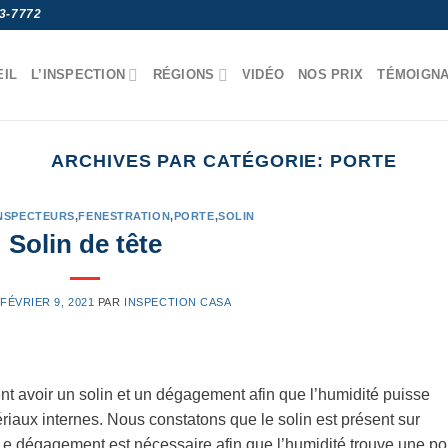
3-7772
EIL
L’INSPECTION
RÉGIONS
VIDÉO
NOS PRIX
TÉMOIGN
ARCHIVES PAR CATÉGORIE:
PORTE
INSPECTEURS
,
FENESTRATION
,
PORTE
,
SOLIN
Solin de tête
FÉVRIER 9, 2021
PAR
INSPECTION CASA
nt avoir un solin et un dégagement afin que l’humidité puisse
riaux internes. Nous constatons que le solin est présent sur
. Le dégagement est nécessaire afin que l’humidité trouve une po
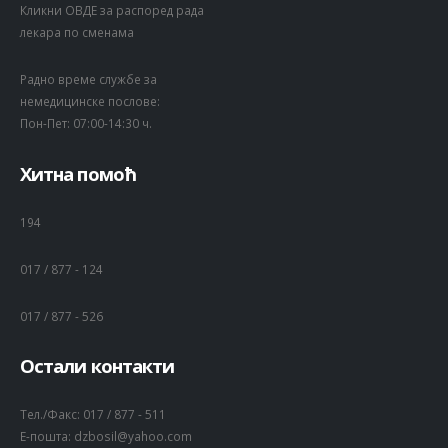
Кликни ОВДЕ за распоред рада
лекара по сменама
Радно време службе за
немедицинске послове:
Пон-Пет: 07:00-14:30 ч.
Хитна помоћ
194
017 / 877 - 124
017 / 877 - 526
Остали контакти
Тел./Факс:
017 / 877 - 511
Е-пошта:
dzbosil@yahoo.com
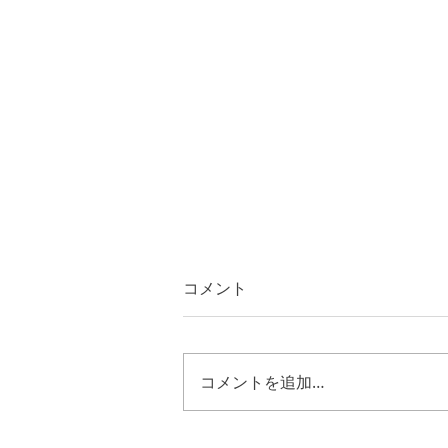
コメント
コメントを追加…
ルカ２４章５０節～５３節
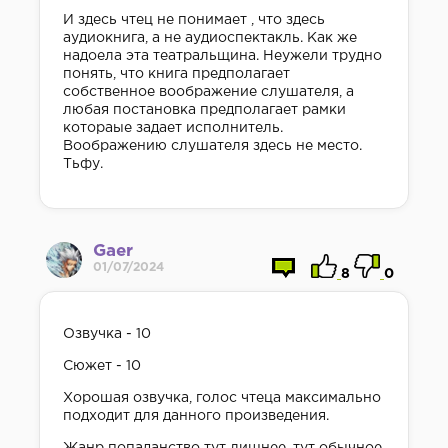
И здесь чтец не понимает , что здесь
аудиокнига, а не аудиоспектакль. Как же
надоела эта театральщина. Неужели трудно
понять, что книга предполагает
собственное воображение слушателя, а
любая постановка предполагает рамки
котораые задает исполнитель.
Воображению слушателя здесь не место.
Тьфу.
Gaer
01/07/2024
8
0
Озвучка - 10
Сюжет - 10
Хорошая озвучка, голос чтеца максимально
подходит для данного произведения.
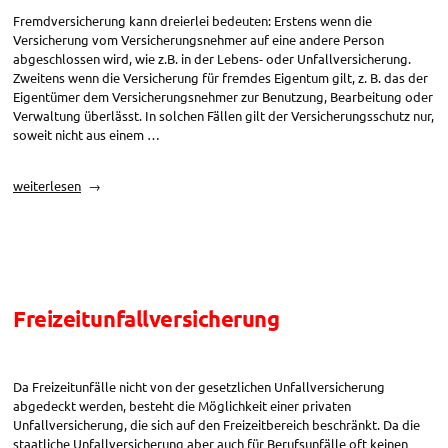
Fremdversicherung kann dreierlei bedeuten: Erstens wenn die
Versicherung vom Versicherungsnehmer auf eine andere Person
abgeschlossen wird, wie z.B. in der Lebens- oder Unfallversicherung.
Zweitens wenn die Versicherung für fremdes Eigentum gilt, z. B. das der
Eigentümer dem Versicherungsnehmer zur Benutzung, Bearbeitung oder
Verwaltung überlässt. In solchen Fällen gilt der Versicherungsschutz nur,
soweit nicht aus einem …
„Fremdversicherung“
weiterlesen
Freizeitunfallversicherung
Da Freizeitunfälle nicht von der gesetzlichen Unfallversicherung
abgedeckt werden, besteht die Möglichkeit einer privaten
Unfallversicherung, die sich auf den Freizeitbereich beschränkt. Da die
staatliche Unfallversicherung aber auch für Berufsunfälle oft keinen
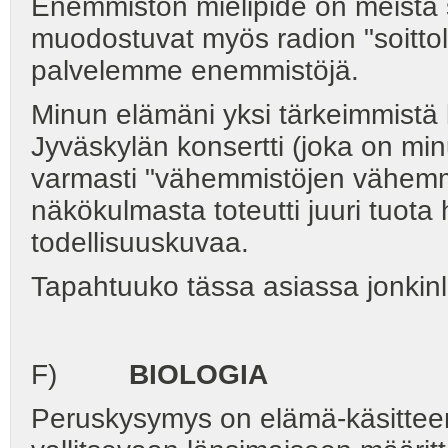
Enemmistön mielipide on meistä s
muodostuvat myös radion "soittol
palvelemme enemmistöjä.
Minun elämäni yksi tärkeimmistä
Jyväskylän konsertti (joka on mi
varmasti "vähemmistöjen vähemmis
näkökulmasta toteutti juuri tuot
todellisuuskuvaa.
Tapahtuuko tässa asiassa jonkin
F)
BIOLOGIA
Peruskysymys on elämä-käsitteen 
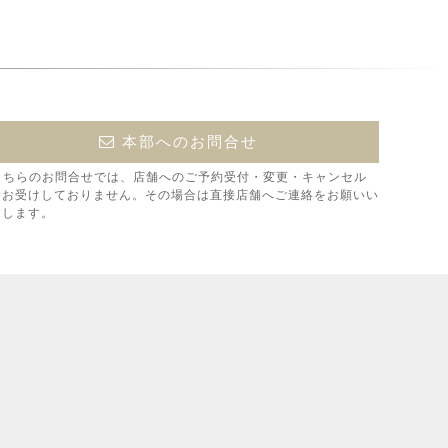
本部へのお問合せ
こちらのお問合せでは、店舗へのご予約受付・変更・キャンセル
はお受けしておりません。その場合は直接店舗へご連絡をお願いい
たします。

= = = = = = =

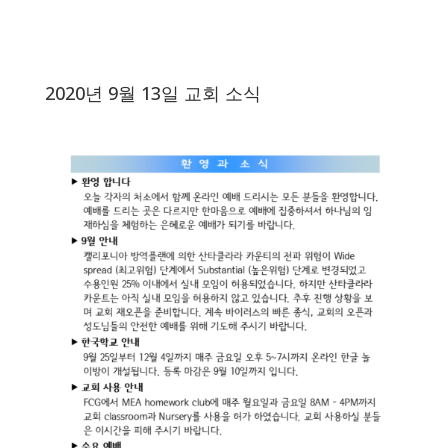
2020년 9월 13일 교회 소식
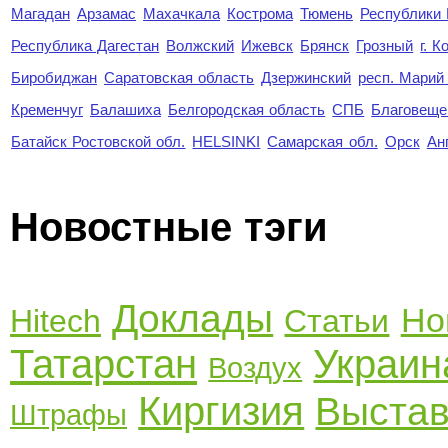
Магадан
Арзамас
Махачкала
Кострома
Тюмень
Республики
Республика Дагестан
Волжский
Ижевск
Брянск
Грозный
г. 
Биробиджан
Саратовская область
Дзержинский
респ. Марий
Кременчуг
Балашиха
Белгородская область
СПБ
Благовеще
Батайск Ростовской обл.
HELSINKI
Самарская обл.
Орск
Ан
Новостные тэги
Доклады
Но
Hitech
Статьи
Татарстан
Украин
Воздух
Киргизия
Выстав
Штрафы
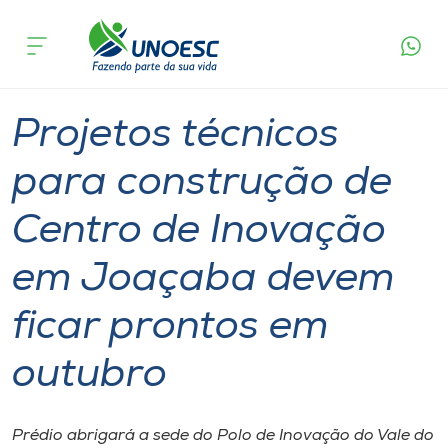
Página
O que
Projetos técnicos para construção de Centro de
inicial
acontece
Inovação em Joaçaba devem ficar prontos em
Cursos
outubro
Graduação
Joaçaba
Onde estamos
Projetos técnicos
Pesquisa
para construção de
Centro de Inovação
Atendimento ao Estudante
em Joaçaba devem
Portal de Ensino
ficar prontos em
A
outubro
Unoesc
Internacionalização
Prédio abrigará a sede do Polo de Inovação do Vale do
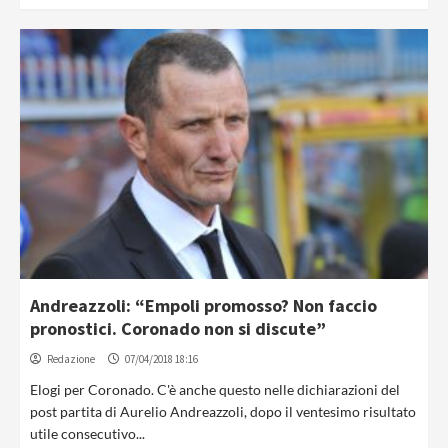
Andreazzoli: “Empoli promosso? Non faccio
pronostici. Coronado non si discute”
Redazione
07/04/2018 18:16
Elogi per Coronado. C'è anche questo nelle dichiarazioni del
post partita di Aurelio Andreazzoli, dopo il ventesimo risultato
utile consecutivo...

= = = = = = =

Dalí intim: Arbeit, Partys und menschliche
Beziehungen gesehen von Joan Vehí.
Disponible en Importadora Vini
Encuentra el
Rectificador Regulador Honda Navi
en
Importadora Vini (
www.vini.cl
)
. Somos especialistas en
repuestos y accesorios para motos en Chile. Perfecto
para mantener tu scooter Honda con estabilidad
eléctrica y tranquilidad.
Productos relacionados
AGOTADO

= = = = = = =

• **WORK ITEM**
The answer must consist of each line from the entries that contains the string "devem".

• **ANSWER SECTION**
Inovação em Joaçaba devem ficar prontos em
em Joaçaba devem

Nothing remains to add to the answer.